Tuesday, 16 August 2011

The Language of God

Francis Collins is an American scientist who directed the Human Genome Project, a multinational research programme to 'read' the entire human DNA sequence. The Project itself was completed in 1993, although work to analyse all the information (including work on discovering cures for various genetic conditions) is ongoing. Collins is a Christian and a firm believer in evolution as the mechanism for how humans came into being. He's got a lot to say about the mess that Christians can get into when it comes to science, but for now I thought I'd look at one aspect of what Collins considers to be the language of God.

To start with, here is Wikipedia's short introduction to genetics, along with a diagram from the Human Genome Project's piece on basic genetics. So, every organism on earth has a genome, a very long string of genetic information. In all but some viruses, the information is carried in a molecule called DNA, which consists of two 'spines' twisted together and linked by pairs of simpler molecules called 'bases', making something like a giant rope ladder twisted around into a spiral (diagram below thanks to www.chemguide.co.uk). There are only four options (given the letters G, C, A and T) for these bases, so the complete DNA sequence is a long (around three billion letters long in humans!) string of letters: GCCATCGTTCAATACGCC and so on.

Some sections of the DNA sequence, the string of letters, cause proteins to be made. Proteins are the chemicals that form the basis of pretty much everything in any living being; skin, blood, nerves, muscle and much more. In the protein-making sections of the DNA sequence, each little group of three letters gives an instruction for a certain protein component (called an amino acid) to be made. Large parts of the DNA sequence, though, don't seem to do much; a point which I'll come back to later.

On to Francis Collins' book, then. Starting on page 126, he notes that our DNA has much in common with the DNA of other creatures, especially mammals but also fish and even some insects. The amount in common changes quite a lot depending on whether you're looking at parts of the human DNA sequence that code for proteins or at the other, apparently inactive parts (so-called junk DNA). If you start with a stretch of human DNA in a protein-coding area, the chances of finding a similar sequence in other creatures are:

Chimpanzee 100%
Dog 99%
Mouse 99%
Chicken 75%
Fruit fly 60%
Roundworm 35%

But the chances of a close match drop quite a bit if you look at those 'junk' DNA sections:

Chimpanzee 98%
Dog 52%
Mouse 40%
Chicken 4%
Fruit fly almost 0%
Roundworm almost 0%

Doesn't this strike you as odd?
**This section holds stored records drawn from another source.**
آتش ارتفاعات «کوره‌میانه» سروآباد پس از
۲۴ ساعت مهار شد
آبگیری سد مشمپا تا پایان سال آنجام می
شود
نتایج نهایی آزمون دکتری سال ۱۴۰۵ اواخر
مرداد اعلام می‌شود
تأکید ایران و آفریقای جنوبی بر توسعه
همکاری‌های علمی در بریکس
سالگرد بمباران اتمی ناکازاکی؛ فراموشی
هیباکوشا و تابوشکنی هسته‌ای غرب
Why should the correlation between human and other DNA be much higher in the protein-coding areas than in 'junk' DNA? Collins says it gives support in two ways for an evolutionary understanding of how we came to be. Firstly (from page 129), he notes that we can build up a tree of organisms that shows how closely related they are, based on how much DNA they have in common:
At the level of the genome as a whole, a computer can construct a tree of life based solely upon the similarities of the DNA sequences of multiple organisms... Bear in mind that this analysis does not utilize any information from the fossil record, or from anatomic observation of current life forms. Yet its similarity to conclusions drawn from studies of comparative anatomy, both of existent organisms and of fossilized remains, is striking.

The second point Collins makes is that evolutionary theory predicts a gradual build-up of mutations that do not affect the organism, while mutations that do have an effect will be much rarer. And this is what we see; mutations in the 'junk' DNA sections are far more common than mutations in areas that give instructions for making proteins. This is because most of the latter will severely hamper the individual organism in which they happen, leading to the organism probably not surviving to adulthood and therefore not having any offspring to pass the mutation on to. Only a few mutations in protein-coding areas will be advantageous (or at least neutral) to the organism and stand a chance of being passed on to the next generation.
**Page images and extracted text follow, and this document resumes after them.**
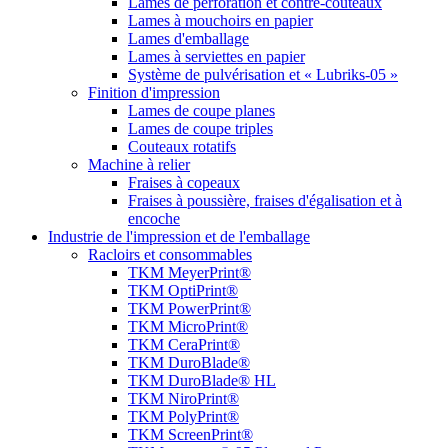
Lames de perforation et contre-couteaux
Lames à mouchoirs en papier
Lames d'emballage
Lames à serviettes en papier
Système de pulvérisation et « Lubriks-05 »
Finition d'impression
Lames de coupe planes
Lames de coupe triples
Couteaux rotatifs
Machine à relier
Fraises à copeaux
Fraises à poussière, fraises d'égalisation et à
encoche
Industrie de l'impression et de l'emballage
Racloirs et consommables
TKM MeyerPrint®
TKM OptiPrint®
TKM PowerPrint®
TKM MicroPrint®
TKM CeraPrint®
TKM DuroBlade®
TKM DuroBlade® HL
TKM NiroPrint®
TKM PolyPrint®
TKM ScreenPrint®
There's a follow-up to the second point, which relates to the fact that a few DNA mutations don't lead to the protein changing. As I mentioned above, the DNA sequence is basically made up of a huge string of the letters G, C, A and T. In sections of the DNA that cause proteins to be made, each set of three letters gives an instruction for a certain protein component (called an amino acid) to be made. For most of these protein components the set of three letters has to be exactly right, but there are a few where changing one letter in the set for a different letter still leads to the same amino acid being made. And these 'silent' mutations are seen far more often than mutations that do cause a different protein component to be made. I wonder why this might be, if not because evolution is the means by which humanity was created...
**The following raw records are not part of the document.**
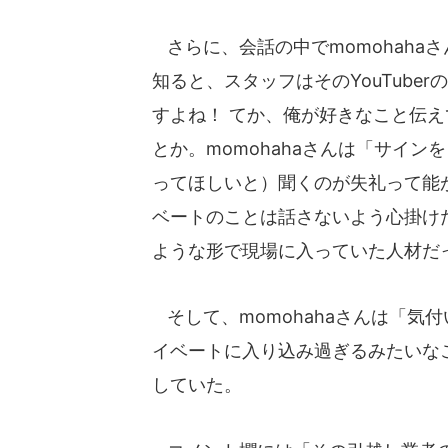
さらに、会話の中でmomohahaさ
知ると、スタッフはそのYouTub
すよね！ てか、俺が好きなこと伝
とか。momohahaさんは「サイ
ってほしいと）聞くのが失礼って能
ベートのことは話さないよう心掛け
ような形で現場に入っていた人材だ
そして、momohahaさんは「気
イベートに入り込み過ぎるみたいな
していた。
  1. Are you saying that Collins says that in the protein coding sections of our DNA that humans and chimps are 100% identical? That doesn't seem right given how different we are. I suspect, but don't know, that maybe something has been lost in the translation from Collins.????

  2. Not sure, sorry - Collins did say similar sequence, not identical sequence. Perhaps that's it?

  3. Quite right, I misread. My mistake. I should have looked at it more carefully.